‘Yes, well,’ Fernanda said sulkily, ‘I couldn’t say nothing in front of your mother, could I? And anyway, raking up all that White Feather business, that upset my old man. Had a right hard time with him about it when we got home.’
‘I said I was sorry,’ I heard Nancy say.
Aggie looked daggers at her sister, probably because she felt that Nan was being weak. ‘Yeah,’ she said to Fernanda, ‘didn’t have to make her cry, though, did you? Didn’t have to say you never wanted to see her again.’
‘But I don’t want to see her again,’ Fernanda Abrahams said, yet again very calmly. ‘You’ve warned Ed and me that someone out there might want to harm me, so we can take care of ourselves now. Nancy and I were never friends. We don’t need each other.’

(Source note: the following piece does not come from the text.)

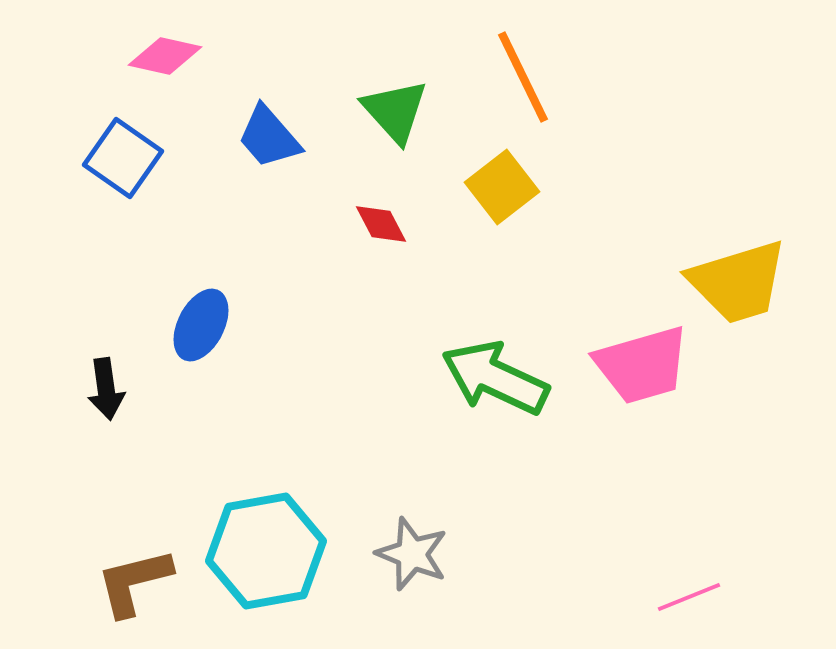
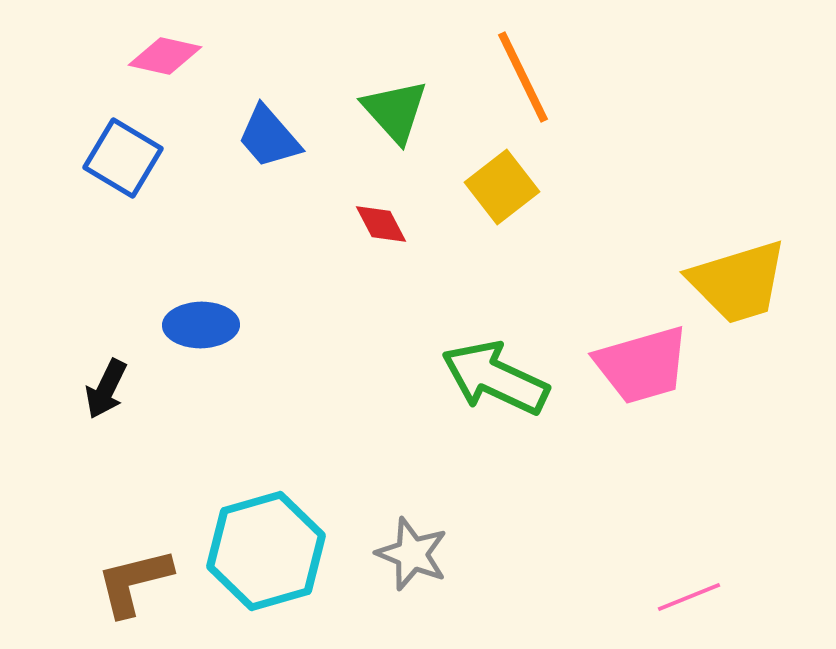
blue square: rotated 4 degrees counterclockwise
blue ellipse: rotated 62 degrees clockwise
black arrow: rotated 34 degrees clockwise
cyan hexagon: rotated 6 degrees counterclockwise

This did make me angry. ‘Now look here,’ I said, ‘my sister didn’t have to invite you and your husband back here yesterday. Although I think your husband was rather grateful after what happened up at Claybury. Mrs Abrahams, Nancy got you back here specifically so that I could warn you about the danger you may be in. She didn’t want any harm to come to you.’
‘Yes, well . . .’ She was still infuriatingly unconcerned.
I wanted to ask her straight out whether her dislike of Nancy was connected to the colour of my sister’s skin. I knew that it probably was, but I just couldn’t get myself together to say it. In the end, I didn’t have to.
‘You know, Fernanda,’ Nancy said gently, ‘just because when you look at me you see everything that you hate about yourself, that doesn’t mean I’m a bad person. As my brother said, I did what I did because I don’t want anything bad to happen to you.’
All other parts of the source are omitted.